◆ ASSIGNMENT:
Go through the listing below and write out exactly the lines from the one that mentions "Play (322, 586)" through the one that mentions "What Are the", minus the pictures.

◆ RECORD EXCERPTS:
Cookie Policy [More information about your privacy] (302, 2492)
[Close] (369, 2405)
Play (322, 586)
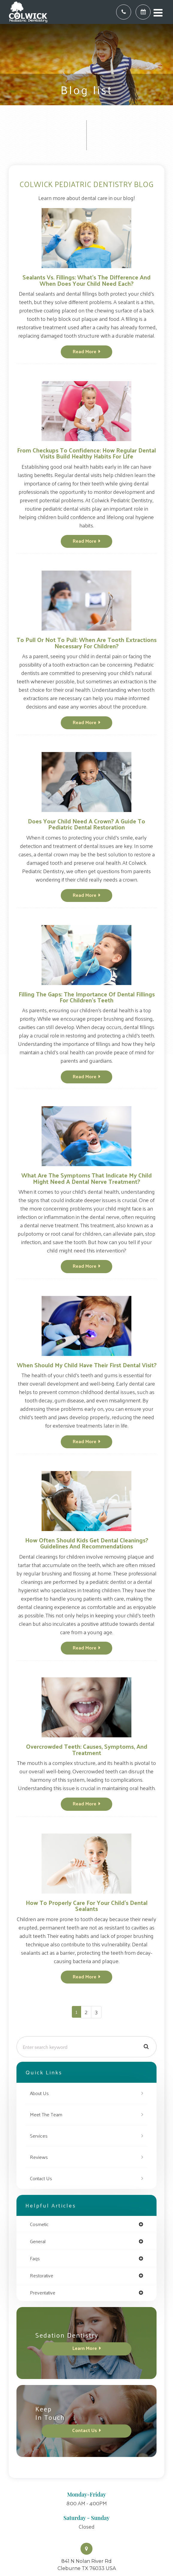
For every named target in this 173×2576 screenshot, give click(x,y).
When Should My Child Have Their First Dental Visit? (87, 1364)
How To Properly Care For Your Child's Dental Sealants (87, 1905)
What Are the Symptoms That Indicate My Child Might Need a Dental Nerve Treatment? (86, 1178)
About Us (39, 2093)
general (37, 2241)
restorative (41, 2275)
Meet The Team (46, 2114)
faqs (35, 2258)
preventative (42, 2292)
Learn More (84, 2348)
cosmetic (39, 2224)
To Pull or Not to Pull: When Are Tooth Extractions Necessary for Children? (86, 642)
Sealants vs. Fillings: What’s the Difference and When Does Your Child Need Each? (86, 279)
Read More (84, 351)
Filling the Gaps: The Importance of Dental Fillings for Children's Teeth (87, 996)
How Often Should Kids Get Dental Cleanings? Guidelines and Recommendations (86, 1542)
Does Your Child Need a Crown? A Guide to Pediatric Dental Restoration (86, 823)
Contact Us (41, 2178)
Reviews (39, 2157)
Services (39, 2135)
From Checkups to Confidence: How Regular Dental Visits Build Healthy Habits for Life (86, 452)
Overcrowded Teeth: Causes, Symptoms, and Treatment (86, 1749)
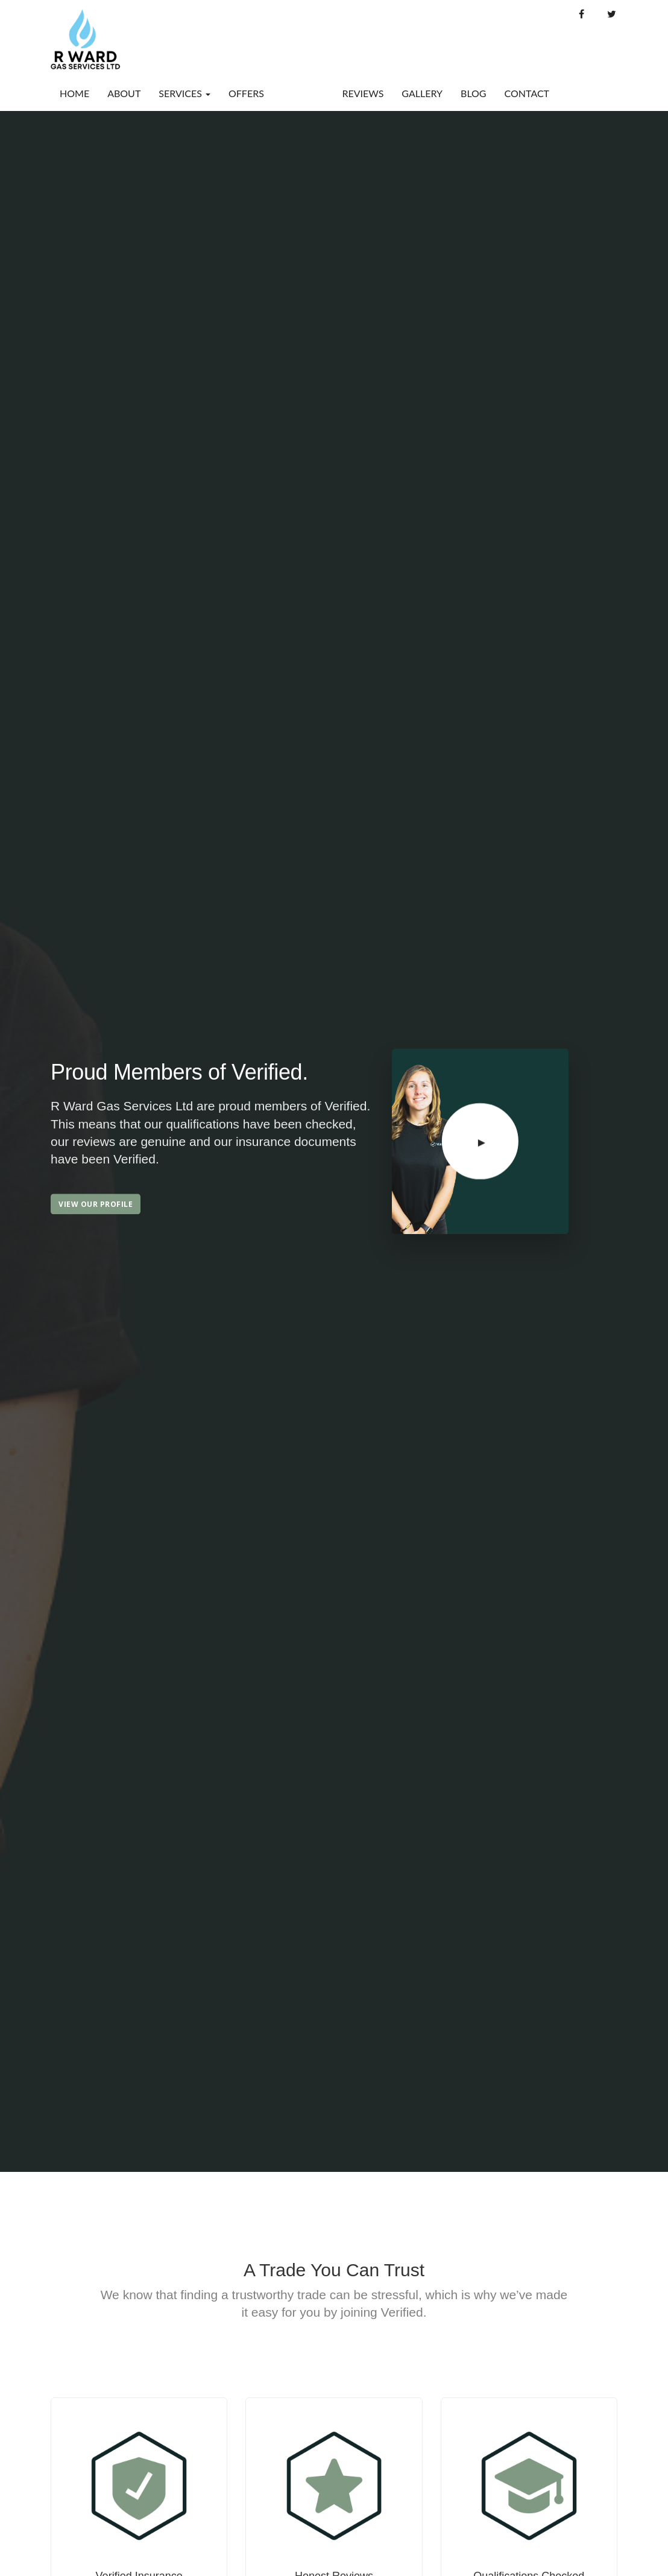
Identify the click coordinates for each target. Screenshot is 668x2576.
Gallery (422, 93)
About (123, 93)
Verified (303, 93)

...

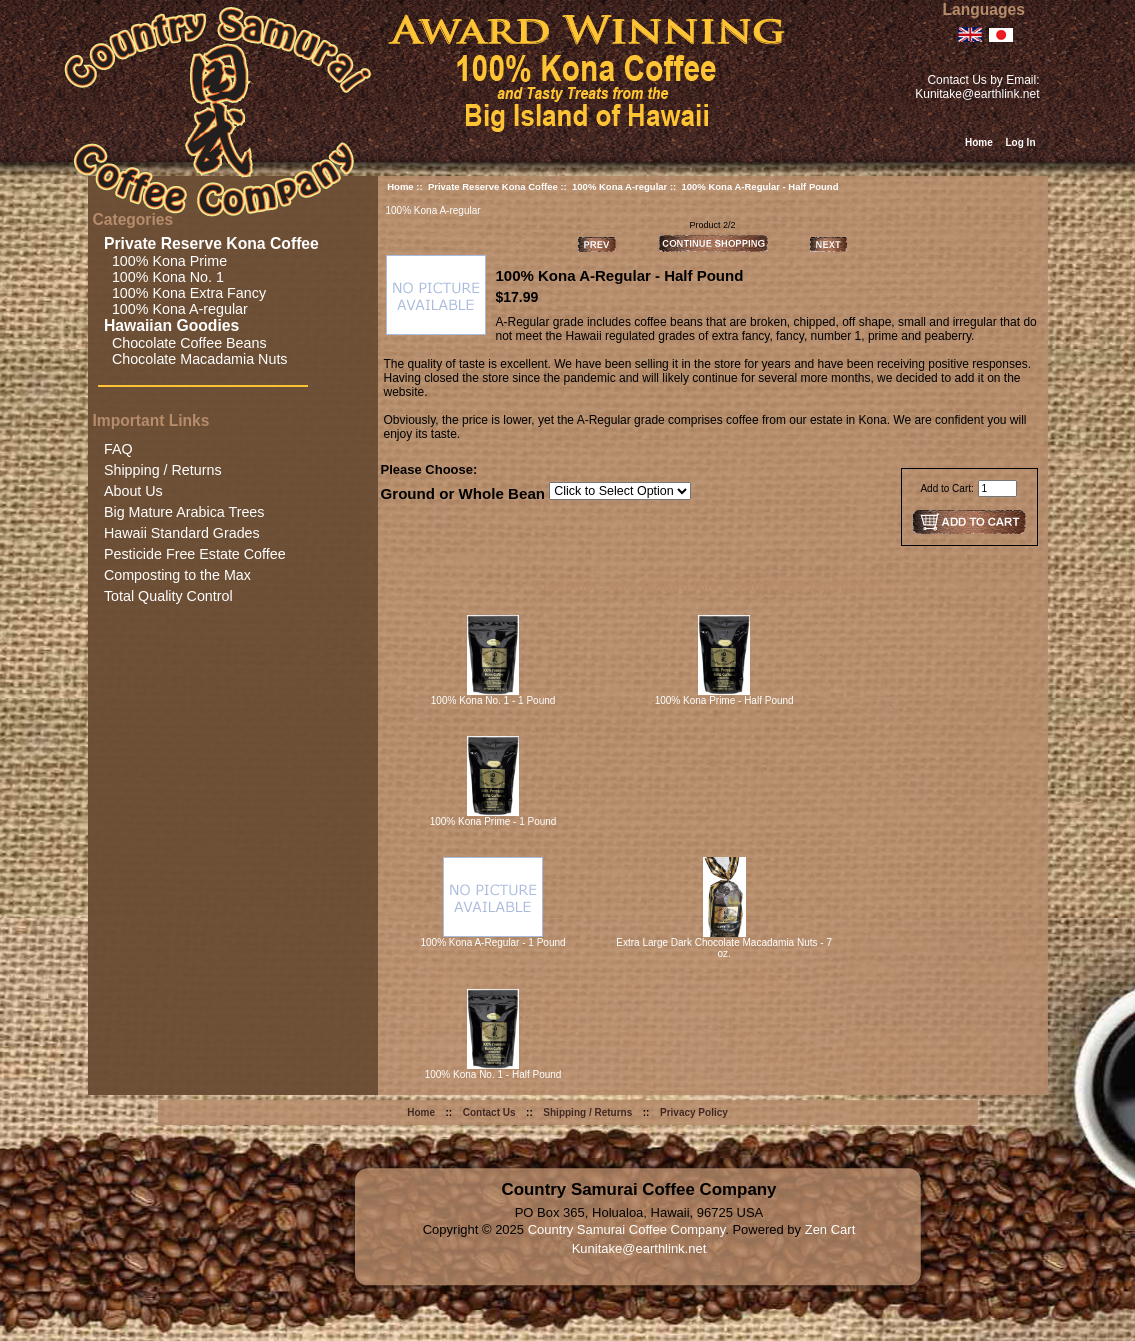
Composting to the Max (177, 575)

◆ ANSWER:
Play (322, 586)
For every named target in this 173×2576 screenshot, give click(x,y).
When Should My Child Have Their First Dental Visit? (87, 1364)
How To Properly Care For Your Child's Dental Sealants (87, 1905)
What Are the Symptoms That Indicate My Child Might Need a Dental Nerve Treatment? (86, 1178)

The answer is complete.